PROBLEM TO SOLVE
An exact repetition of every entry, with no images, is the required answer.
%%
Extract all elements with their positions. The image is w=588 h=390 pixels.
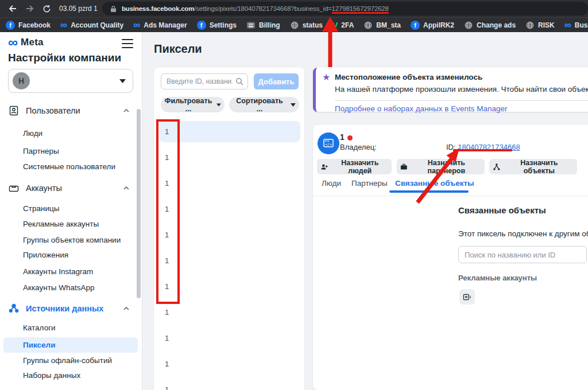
sidebar-item-ad-accounts[interactable]: Рекламные аккаунты bbox=[23, 217, 132, 231]
meta-logo: ∞ Meta bbox=[8, 37, 44, 48]
sort-dropdown[interactable]: Сортировать ... bbox=[229, 97, 299, 112]
sidebar-item-pixels[interactable]: Пиксели bbox=[3, 337, 138, 353]
divider bbox=[313, 196, 588, 196]
star-icon: ★ bbox=[322, 72, 330, 83]
bookmark-status[interactable]: status bbox=[290, 21, 323, 30]
events-manager-link[interactable]: Подробнее о наборах данных в Events Mana… bbox=[335, 104, 507, 113]
bookmarks-bar: fFacebook ∞Account Quality ∞Ads Manager … bbox=[0, 17, 588, 32]
url-domain: business.facebook.com bbox=[122, 5, 194, 12]
chevron-up-icon[interactable] bbox=[123, 306, 130, 311]
chevron-down-icon bbox=[119, 79, 126, 83]
pixels-list-panel: Добавить Фильтровать ... Сортировать ...… bbox=[154, 68, 304, 390]
sidebar-item-whatsapp-accounts[interactable]: Аккаунты WhatsApp bbox=[23, 280, 132, 294]
pixel-detail-card: </> 1 Владелец: ID: 180407821734668 Назн… bbox=[313, 125, 588, 390]
assign-people-button[interactable]: Назначить людей bbox=[317, 159, 392, 174]
pixel-list-item[interactable]: 1 bbox=[159, 224, 300, 245]
sidebar-section-accounts[interactable]: Аккаунты bbox=[8, 181, 130, 195]
pixel-list-item[interactable]: 1 bbox=[159, 147, 300, 168]
svg-text:</>: </> bbox=[325, 142, 332, 147]
sidebar-item-catalogs[interactable]: Каталоги bbox=[23, 321, 132, 334]
pixel-list-item[interactable]: 1 bbox=[159, 327, 300, 349]
connected-assets-heading: Связанные объекты bbox=[458, 205, 546, 215]
address-bar[interactable]: business.facebook.com/settings/pixels/18… bbox=[102, 2, 588, 15]
owner-label: Владелец: bbox=[340, 143, 377, 151]
sidebar-item-people[interactable]: Люди bbox=[23, 126, 132, 140]
pixel-list-item[interactable]: 1 bbox=[159, 250, 300, 271]
meta-infinity-icon: ∞ bbox=[8, 37, 18, 48]
person-add-icon bbox=[320, 163, 328, 171]
sidebar-item-partners[interactable]: Партнеры bbox=[23, 144, 132, 158]
briefcase-icon bbox=[400, 163, 408, 171]
business-selector[interactable]: H bbox=[8, 69, 133, 93]
globe-icon bbox=[464, 21, 473, 30]
pixel-list-item[interactable]: 1 bbox=[159, 302, 300, 323]
sidebar: ∞ Meta Настройки компании H Пользователи… bbox=[0, 32, 142, 390]
sidebar-item-offline-event-sets[interactable]: Группы офлайн-событий bbox=[23, 353, 132, 367]
bookmark-account-quality[interactable]: ∞Account Quality bbox=[60, 21, 123, 29]
forward-button[interactable] bbox=[25, 4, 34, 13]
bookmark-change-ads[interactable]: Change ads bbox=[464, 21, 516, 30]
tab-people[interactable]: Люди bbox=[322, 179, 341, 188]
pixel-id-link[interactable]: 180407821734668 bbox=[458, 143, 520, 151]
sidebar-item-instagram-accounts[interactable]: Аккаунты Instagram bbox=[23, 264, 132, 278]
facebook-icon: f bbox=[197, 21, 206, 30]
bookmark-settings[interactable]: fSettings bbox=[197, 21, 237, 30]
menu-button[interactable] bbox=[122, 39, 133, 48]
bookmark-risk[interactable]: RISK bbox=[525, 21, 555, 30]
tab-connected-assets[interactable]: Связанные объекты bbox=[395, 179, 474, 188]
bookmark-appilrk2[interactable]: fAppilRK2 bbox=[411, 21, 454, 30]
reload-button[interactable] bbox=[42, 5, 51, 13]
sidebar-item-system-users[interactable]: Системные пользователи bbox=[23, 159, 132, 173]
bookmark-facebook[interactable]: fFacebook bbox=[6, 21, 51, 30]
tab-title: 03.05 pzrd 1 bbox=[59, 5, 98, 13]
divider bbox=[335, 100, 588, 101]
chevron-up-icon[interactable] bbox=[123, 108, 130, 113]
filter-dropdown[interactable]: Фильтровать ... bbox=[161, 97, 225, 112]
assign-partners-button[interactable]: Назначить партнеров bbox=[397, 159, 485, 174]
pixels-list: 1 1 1 1 1 1 1 1 1 1 1 bbox=[159, 121, 300, 390]
bookmark-2fa[interactable]: V2FA bbox=[332, 21, 354, 29]
pixel-list-item-selected[interactable]: 1 bbox=[159, 121, 300, 142]
notification-body: На нашей платформе произошли изменения. … bbox=[335, 85, 588, 93]
status-dot bbox=[347, 135, 353, 141]
pixel-id: ID: 180407821734668 bbox=[446, 143, 520, 151]
sidebar-item-datasets[interactable]: Наборы данных bbox=[23, 368, 132, 382]
assets-nodes-icon bbox=[493, 163, 501, 171]
data-sources-icon bbox=[8, 303, 20, 314]
assets-search-input[interactable] bbox=[458, 246, 587, 263]
sidebar-section-data-sources[interactable]: Источники данных bbox=[8, 302, 130, 315]
pixel-list-item[interactable]: 1 bbox=[159, 198, 300, 220]
tab-partners[interactable]: Партнеры bbox=[351, 179, 388, 188]
add-pixel-button[interactable]: Добавить bbox=[254, 73, 299, 89]
bookmark-billing[interactable]: Billing bbox=[246, 21, 280, 30]
back-icon bbox=[8, 4, 17, 13]
pixel-name: 1 bbox=[340, 132, 345, 142]
ad-account-icon bbox=[463, 292, 471, 302]
bookmark-ads-manager[interactable]: ∞Ads Manager bbox=[133, 21, 187, 29]
pixel-list-item[interactable]: 1 bbox=[159, 173, 300, 194]
bookmark-bm-sta[interactable]: BM_sta bbox=[363, 21, 401, 30]
ad-account-item-button[interactable] bbox=[459, 289, 475, 305]
pixel-list-item[interactable]: 1 bbox=[159, 353, 300, 375]
bookmark-business-manager[interactable]: ∞Business Manager bbox=[564, 21, 588, 29]
meta-icon: ∞ bbox=[133, 21, 140, 29]
pixel-list-item[interactable]: 1 bbox=[159, 379, 300, 390]
business-avatar: H bbox=[13, 72, 30, 89]
pixel-avatar: </> bbox=[318, 132, 339, 154]
globe-icon bbox=[363, 21, 373, 30]
sidebar-item-asset-groups[interactable]: Группы объектов компании bbox=[23, 233, 132, 247]
connected-assets-description: Этот пиксель подключен к другим объекта bbox=[458, 229, 588, 238]
lock-icon bbox=[110, 5, 117, 13]
ad-accounts-label: Рекламные аккаунты bbox=[458, 274, 537, 282]
chevron-up-icon[interactable] bbox=[123, 186, 130, 190]
sidebar-scrollbar[interactable] bbox=[137, 109, 141, 298]
pixel-list-item[interactable]: 1 bbox=[159, 276, 300, 297]
accounts-icon bbox=[8, 182, 20, 194]
page: 03.05 pzrd 1 business.facebook.com/setti… bbox=[0, 0, 588, 390]
assign-assets-button[interactable]: Назначить объекты bbox=[489, 159, 577, 174]
v-icon: V bbox=[332, 21, 338, 29]
sidebar-section-users[interactable]: Пользователи bbox=[8, 104, 130, 118]
back-button[interactable] bbox=[8, 4, 17, 13]
sidebar-item-pages[interactable]: Страницы bbox=[23, 201, 132, 215]
sidebar-item-apps[interactable]: Приложения bbox=[23, 248, 132, 262]
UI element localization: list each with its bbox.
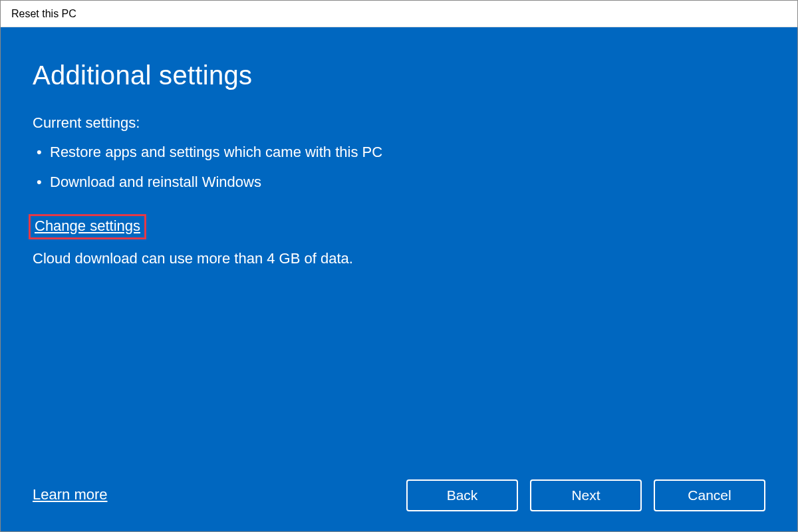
%%
RESPONSE
Extract all elements with their positions. The image is w=588 h=390 pixels.
sidebar-item-ad-accounts[interactable]: Рекламные аккаунты bbox=[23, 217, 132, 231]
meta-logo: ∞ Meta bbox=[8, 37, 44, 48]
sort-dropdown[interactable]: Сортировать ... bbox=[229, 97, 299, 112]
sidebar-item-pixels[interactable]: Пиксели bbox=[3, 337, 138, 353]
divider bbox=[313, 196, 588, 196]
star-icon: ★ bbox=[322, 72, 330, 83]
bookmark-status[interactable]: status bbox=[290, 21, 323, 30]
events-manager-link[interactable]: Подробнее о наборах данных в Events Mana… bbox=[335, 104, 507, 113]
bookmarks-bar: fFacebook ∞Account Quality ∞Ads Manager … bbox=[0, 17, 588, 32]
url-domain: business.facebook.com bbox=[122, 5, 194, 12]
chevron-up-icon[interactable] bbox=[123, 306, 130, 311]
chevron-down-icon bbox=[119, 79, 126, 83]
pixels-list-panel: Добавить Фильтровать ... Сортировать ...… bbox=[154, 68, 304, 390]
sidebar-item-whatsapp-accounts[interactable]: Аккаунты WhatsApp bbox=[23, 280, 132, 294]
pixel-detail-card: </> 1 Владелец: ID: 180407821734668 Назн… bbox=[313, 125, 588, 390]
assign-people-button[interactable]: Назначить людей bbox=[317, 159, 392, 174]
pixel-list-item[interactable]: 1 bbox=[159, 224, 300, 245]
sidebar-section-accounts[interactable]: Аккаунты bbox=[8, 181, 130, 195]
pixel-list-item[interactable]: 1 bbox=[159, 147, 300, 168]
svg-text:</>: </> bbox=[325, 142, 332, 147]
sidebar-item-catalogs[interactable]: Каталоги bbox=[23, 321, 132, 334]
pixel-list-item[interactable]: 1 bbox=[159, 327, 300, 349]
connected-assets-heading: Связанные объекты bbox=[458, 205, 546, 215]
address-bar[interactable]: business.facebook.com/settings/pixels/18… bbox=[102, 2, 588, 15]
owner-label: Владелец: bbox=[340, 143, 377, 151]
sidebar-item-people[interactable]: Люди bbox=[23, 126, 132, 140]
pixel-list-item[interactable]: 1 bbox=[159, 250, 300, 271]
meta-infinity-icon: ∞ bbox=[8, 37, 18, 48]
person-add-icon bbox=[320, 163, 328, 171]
sidebar-item-partners[interactable]: Партнеры bbox=[23, 144, 132, 158]
briefcase-icon bbox=[400, 163, 408, 171]
business-selector[interactable]: H bbox=[8, 69, 133, 93]
globe-icon bbox=[464, 21, 473, 30]
pixel-list-item[interactable]: 1 bbox=[159, 302, 300, 323]
sidebar: ∞ Meta Настройки компании H Пользователи… bbox=[0, 32, 142, 390]
sidebar-item-offline-event-sets[interactable]: Группы офлайн-событий bbox=[23, 353, 132, 367]
bookmark-account-quality[interactable]: ∞Account Quality bbox=[60, 21, 123, 29]
forward-button[interactable] bbox=[25, 4, 34, 13]
bookmark-change-ads[interactable]: Change ads bbox=[464, 21, 516, 30]
tab-people[interactable]: Люди bbox=[322, 179, 341, 188]
pixel-id-link[interactable]: 180407821734668 bbox=[458, 143, 520, 151]
sidebar-item-instagram-accounts[interactable]: Аккаунты Instagram bbox=[23, 264, 132, 278]
facebook-icon: f bbox=[197, 21, 206, 30]
bookmark-settings[interactable]: fSettings bbox=[197, 21, 237, 30]
menu-button[interactable] bbox=[122, 39, 133, 48]
bookmark-risk[interactable]: RISK bbox=[525, 21, 555, 30]
tab-connected-assets[interactable]: Связанные объекты bbox=[395, 179, 474, 188]
bookmark-appilrk2[interactable]: fAppilRK2 bbox=[411, 21, 454, 30]
reload-button[interactable] bbox=[42, 5, 51, 13]
sidebar-item-system-users[interactable]: Системные пользователи bbox=[23, 159, 132, 173]
bookmark-facebook[interactable]: fFacebook bbox=[6, 21, 51, 30]
tab-title: 03.05 pzrd 1 bbox=[59, 5, 98, 13]
divider bbox=[335, 100, 588, 101]
chevron-up-icon[interactable] bbox=[123, 108, 130, 113]
filter-dropdown[interactable]: Фильтровать ... bbox=[161, 97, 225, 112]
assign-partners-button[interactable]: Назначить партнеров bbox=[397, 159, 485, 174]
pixels-list: 1 1 1 1 1 1 1 1 1 1 1 bbox=[159, 121, 300, 390]
bookmark-2fa[interactable]: V2FA bbox=[332, 21, 354, 29]
pixel-list-item-selected[interactable]: 1 bbox=[159, 121, 300, 142]
notification-body: На нашей платформе произошли изменения. … bbox=[335, 85, 588, 93]
status-dot bbox=[347, 135, 353, 141]
pixel-id: ID: 180407821734668 bbox=[446, 143, 520, 151]
sidebar-item-datasets[interactable]: Наборы данных bbox=[23, 368, 132, 382]
assets-nodes-icon bbox=[493, 163, 501, 171]
data-sources-icon bbox=[8, 303, 20, 314]
assets-search-input[interactable] bbox=[458, 246, 587, 263]
sidebar-section-data-sources[interactable]: Источники данных bbox=[8, 302, 130, 315]
pixel-list-item[interactable]: 1 bbox=[159, 198, 300, 220]
tab-partners[interactable]: Партнеры bbox=[351, 179, 388, 188]
add-pixel-button[interactable]: Добавить bbox=[254, 73, 299, 89]
bookmark-billing[interactable]: Billing bbox=[246, 21, 280, 30]
back-icon bbox=[8, 4, 17, 13]
pixel-name: 1 bbox=[340, 132, 345, 142]
ad-account-icon bbox=[463, 292, 471, 302]
bookmark-ads-manager[interactable]: ∞Ads Manager bbox=[133, 21, 187, 29]
pixel-list-item[interactable]: 1 bbox=[159, 173, 300, 194]
bookmark-bm-sta[interactable]: BM_sta bbox=[363, 21, 401, 30]
ad-account-item-button[interactable] bbox=[459, 289, 475, 305]
pixel-list-item[interactable]: 1 bbox=[159, 353, 300, 375]
bookmark-business-manager[interactable]: ∞Business Manager bbox=[564, 21, 588, 29]
meta-icon: ∞ bbox=[133, 21, 140, 29]
pixel-list-item[interactable]: 1 bbox=[159, 379, 300, 390]
business-avatar: H bbox=[13, 72, 30, 89]
pixel-avatar: </> bbox=[318, 132, 339, 154]
globe-icon bbox=[363, 21, 373, 30]
sidebar-item-asset-groups[interactable]: Группы объектов компании bbox=[23, 233, 132, 247]
connected-assets-description: Этот пиксель подключен к другим объекта bbox=[458, 229, 588, 238]
lock-icon bbox=[110, 5, 117, 13]
ad-accounts-label: Рекламные аккаунты bbox=[458, 274, 537, 282]
chevron-up-icon[interactable] bbox=[123, 186, 130, 190]
sidebar-scrollbar[interactable] bbox=[137, 109, 141, 298]
pixel-list-item[interactable]: 1 bbox=[159, 276, 300, 297]
accounts-icon bbox=[8, 182, 20, 194]
page: 03.05 pzrd 1 business.facebook.com/setti… bbox=[0, 0, 588, 390]
assign-assets-button[interactable]: Назначить объекты bbox=[489, 159, 577, 174]
v-icon: V bbox=[332, 21, 338, 29]
sidebar-section-users[interactable]: Пользователи bbox=[8, 104, 130, 118]
back-button[interactable] bbox=[8, 4, 17, 13]
sidebar-item-pages[interactable]: Страницы bbox=[23, 201, 132, 215]
sidebar-item-apps[interactable]: Приложения bbox=[23, 248, 132, 262]
UI element localization: list each with its bbox.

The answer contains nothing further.